- What needs to be done:
Could you show each line of the records that contains the word "schutz"?

- Dataset records:
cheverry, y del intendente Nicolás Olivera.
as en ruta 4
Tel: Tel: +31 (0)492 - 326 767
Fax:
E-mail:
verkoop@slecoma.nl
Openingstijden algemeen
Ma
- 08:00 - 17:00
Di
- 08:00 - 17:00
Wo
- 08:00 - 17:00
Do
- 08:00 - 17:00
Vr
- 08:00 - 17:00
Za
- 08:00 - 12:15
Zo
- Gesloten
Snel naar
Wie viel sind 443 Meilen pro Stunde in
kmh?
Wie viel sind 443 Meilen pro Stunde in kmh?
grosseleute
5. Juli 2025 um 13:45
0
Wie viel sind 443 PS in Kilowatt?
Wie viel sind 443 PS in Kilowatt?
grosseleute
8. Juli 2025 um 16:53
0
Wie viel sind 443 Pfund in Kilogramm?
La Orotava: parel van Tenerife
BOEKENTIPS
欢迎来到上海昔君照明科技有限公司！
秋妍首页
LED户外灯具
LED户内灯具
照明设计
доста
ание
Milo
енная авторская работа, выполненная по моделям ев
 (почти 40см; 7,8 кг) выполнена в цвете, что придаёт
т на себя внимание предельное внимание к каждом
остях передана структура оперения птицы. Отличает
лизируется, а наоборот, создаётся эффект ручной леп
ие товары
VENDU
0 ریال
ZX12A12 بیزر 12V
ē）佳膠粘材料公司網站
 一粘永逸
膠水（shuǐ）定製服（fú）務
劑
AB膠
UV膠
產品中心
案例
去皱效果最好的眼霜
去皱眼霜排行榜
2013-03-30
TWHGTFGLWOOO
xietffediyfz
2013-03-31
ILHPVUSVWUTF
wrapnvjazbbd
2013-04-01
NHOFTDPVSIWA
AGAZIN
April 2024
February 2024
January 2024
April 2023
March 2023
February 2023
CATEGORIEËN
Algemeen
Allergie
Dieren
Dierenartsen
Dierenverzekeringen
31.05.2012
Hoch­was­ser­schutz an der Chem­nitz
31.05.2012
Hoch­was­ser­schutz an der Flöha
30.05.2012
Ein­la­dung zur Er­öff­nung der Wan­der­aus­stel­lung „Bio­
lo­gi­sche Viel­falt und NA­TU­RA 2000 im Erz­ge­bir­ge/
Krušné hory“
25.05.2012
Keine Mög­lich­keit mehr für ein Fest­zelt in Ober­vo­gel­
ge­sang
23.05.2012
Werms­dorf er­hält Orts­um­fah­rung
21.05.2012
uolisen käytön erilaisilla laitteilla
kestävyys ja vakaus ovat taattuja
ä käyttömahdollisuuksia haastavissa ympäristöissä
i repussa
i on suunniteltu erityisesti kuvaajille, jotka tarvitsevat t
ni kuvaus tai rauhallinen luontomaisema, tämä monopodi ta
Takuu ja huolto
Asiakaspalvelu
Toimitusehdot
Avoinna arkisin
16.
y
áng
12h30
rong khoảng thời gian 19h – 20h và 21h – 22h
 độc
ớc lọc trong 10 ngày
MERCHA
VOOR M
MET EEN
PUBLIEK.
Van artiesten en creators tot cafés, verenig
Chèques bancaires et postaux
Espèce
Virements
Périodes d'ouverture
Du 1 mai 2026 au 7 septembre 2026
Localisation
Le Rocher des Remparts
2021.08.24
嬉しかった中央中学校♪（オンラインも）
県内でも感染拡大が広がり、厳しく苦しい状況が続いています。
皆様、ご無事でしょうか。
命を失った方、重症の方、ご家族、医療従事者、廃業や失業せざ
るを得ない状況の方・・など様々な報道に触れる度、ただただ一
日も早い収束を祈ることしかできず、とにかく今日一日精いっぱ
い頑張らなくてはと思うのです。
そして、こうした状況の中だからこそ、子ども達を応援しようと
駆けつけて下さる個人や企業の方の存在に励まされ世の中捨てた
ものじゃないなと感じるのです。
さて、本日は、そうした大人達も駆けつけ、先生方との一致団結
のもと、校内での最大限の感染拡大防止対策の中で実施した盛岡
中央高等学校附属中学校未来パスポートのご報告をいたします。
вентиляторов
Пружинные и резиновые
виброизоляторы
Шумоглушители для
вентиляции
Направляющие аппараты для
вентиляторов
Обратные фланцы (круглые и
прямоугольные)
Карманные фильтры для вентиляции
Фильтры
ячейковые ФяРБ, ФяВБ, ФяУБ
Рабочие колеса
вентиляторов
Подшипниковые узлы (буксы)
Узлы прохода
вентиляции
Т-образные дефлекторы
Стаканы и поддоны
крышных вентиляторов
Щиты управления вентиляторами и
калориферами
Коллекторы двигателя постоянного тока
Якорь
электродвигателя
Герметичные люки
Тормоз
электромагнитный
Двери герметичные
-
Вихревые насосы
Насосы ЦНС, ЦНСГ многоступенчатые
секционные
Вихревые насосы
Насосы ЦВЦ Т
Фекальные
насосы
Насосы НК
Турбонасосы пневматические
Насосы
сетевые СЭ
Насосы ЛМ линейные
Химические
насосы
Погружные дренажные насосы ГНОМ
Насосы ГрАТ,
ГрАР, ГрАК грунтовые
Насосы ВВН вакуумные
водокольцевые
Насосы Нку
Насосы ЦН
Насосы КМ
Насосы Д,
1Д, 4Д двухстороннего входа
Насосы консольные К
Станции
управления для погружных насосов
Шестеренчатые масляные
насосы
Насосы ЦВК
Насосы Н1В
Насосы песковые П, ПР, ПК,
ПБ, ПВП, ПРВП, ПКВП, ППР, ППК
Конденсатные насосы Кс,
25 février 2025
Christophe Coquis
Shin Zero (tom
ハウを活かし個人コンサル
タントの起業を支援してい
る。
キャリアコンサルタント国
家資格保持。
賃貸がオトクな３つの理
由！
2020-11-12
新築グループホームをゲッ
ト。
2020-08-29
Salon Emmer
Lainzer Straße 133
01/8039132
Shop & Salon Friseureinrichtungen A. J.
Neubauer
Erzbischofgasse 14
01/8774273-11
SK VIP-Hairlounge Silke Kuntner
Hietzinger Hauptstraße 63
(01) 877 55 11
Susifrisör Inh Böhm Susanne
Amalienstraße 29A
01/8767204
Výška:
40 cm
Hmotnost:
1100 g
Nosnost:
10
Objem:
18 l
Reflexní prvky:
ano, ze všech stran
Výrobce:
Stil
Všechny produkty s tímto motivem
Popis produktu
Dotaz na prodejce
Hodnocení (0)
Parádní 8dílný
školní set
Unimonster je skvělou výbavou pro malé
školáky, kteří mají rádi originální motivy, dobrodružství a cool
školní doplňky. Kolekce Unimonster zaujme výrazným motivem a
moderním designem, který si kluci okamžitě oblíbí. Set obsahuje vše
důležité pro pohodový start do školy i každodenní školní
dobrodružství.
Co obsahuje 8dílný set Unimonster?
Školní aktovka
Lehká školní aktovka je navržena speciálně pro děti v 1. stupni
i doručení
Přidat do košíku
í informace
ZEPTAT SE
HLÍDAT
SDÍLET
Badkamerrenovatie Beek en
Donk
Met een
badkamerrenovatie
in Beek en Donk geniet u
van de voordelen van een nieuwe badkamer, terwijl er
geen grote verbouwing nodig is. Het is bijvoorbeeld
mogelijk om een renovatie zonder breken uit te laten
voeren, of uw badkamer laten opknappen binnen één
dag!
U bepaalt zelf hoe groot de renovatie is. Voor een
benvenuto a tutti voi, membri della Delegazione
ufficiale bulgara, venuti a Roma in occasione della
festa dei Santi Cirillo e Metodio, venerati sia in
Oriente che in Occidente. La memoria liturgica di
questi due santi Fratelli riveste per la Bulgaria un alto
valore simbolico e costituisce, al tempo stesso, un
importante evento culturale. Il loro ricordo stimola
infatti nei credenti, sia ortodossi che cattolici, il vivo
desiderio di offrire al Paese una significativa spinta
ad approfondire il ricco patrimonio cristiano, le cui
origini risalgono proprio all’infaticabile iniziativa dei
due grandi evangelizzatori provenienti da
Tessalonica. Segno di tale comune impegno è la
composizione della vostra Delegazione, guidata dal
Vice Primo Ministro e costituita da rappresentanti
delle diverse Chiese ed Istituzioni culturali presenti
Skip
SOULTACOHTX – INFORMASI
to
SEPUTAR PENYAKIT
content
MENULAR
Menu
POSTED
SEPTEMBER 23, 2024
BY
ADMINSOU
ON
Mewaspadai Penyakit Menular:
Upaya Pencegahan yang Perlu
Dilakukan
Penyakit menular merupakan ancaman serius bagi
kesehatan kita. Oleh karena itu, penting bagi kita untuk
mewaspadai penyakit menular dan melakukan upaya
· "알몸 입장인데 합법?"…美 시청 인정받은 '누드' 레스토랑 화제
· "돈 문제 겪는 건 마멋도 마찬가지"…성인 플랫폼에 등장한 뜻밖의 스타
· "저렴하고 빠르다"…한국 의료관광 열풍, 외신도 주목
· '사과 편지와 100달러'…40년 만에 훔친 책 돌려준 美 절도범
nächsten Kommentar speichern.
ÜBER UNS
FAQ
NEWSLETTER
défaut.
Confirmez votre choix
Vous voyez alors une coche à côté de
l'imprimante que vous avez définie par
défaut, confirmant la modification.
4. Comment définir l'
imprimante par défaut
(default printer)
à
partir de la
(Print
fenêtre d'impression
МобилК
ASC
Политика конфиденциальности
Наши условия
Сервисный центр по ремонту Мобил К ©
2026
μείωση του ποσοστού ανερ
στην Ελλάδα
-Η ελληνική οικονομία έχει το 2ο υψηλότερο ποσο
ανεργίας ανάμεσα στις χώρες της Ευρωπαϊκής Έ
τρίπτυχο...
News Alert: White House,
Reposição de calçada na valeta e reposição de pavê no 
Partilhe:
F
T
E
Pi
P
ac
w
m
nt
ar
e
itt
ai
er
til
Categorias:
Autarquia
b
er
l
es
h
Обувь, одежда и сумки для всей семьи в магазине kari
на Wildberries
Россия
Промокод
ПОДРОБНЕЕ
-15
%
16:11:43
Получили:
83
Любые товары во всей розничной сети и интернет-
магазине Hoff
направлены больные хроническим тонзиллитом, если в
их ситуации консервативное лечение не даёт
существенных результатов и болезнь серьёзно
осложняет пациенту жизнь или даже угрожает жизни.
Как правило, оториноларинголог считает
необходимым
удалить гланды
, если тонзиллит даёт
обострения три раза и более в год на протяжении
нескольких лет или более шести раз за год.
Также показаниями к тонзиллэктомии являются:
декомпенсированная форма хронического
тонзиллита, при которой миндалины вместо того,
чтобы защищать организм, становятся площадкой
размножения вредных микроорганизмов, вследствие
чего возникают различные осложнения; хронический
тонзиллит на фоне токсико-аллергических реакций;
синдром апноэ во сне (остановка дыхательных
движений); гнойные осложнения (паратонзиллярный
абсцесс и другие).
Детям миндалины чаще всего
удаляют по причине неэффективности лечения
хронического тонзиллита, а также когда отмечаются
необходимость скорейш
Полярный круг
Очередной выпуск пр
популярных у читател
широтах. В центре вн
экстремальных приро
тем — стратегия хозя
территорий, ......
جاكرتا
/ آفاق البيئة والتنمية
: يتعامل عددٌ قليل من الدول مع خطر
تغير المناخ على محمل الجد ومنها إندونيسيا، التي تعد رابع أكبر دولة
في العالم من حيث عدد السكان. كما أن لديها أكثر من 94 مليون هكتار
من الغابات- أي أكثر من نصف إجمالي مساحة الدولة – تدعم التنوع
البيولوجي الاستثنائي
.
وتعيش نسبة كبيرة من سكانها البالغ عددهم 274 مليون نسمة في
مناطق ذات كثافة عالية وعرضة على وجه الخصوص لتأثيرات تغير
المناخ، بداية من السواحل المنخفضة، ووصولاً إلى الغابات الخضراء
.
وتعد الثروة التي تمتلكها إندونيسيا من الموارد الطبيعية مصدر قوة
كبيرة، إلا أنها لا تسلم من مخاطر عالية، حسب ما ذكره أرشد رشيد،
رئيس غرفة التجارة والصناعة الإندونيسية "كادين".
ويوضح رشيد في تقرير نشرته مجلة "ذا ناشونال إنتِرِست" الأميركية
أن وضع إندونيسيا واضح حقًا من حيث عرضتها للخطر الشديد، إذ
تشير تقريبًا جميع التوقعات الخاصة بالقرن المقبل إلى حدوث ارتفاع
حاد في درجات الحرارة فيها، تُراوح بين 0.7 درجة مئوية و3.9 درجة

- Result:
Hoch­was­ser­schutz an der Chem­nitz
Hoch­was­ser­schutz an der Flöha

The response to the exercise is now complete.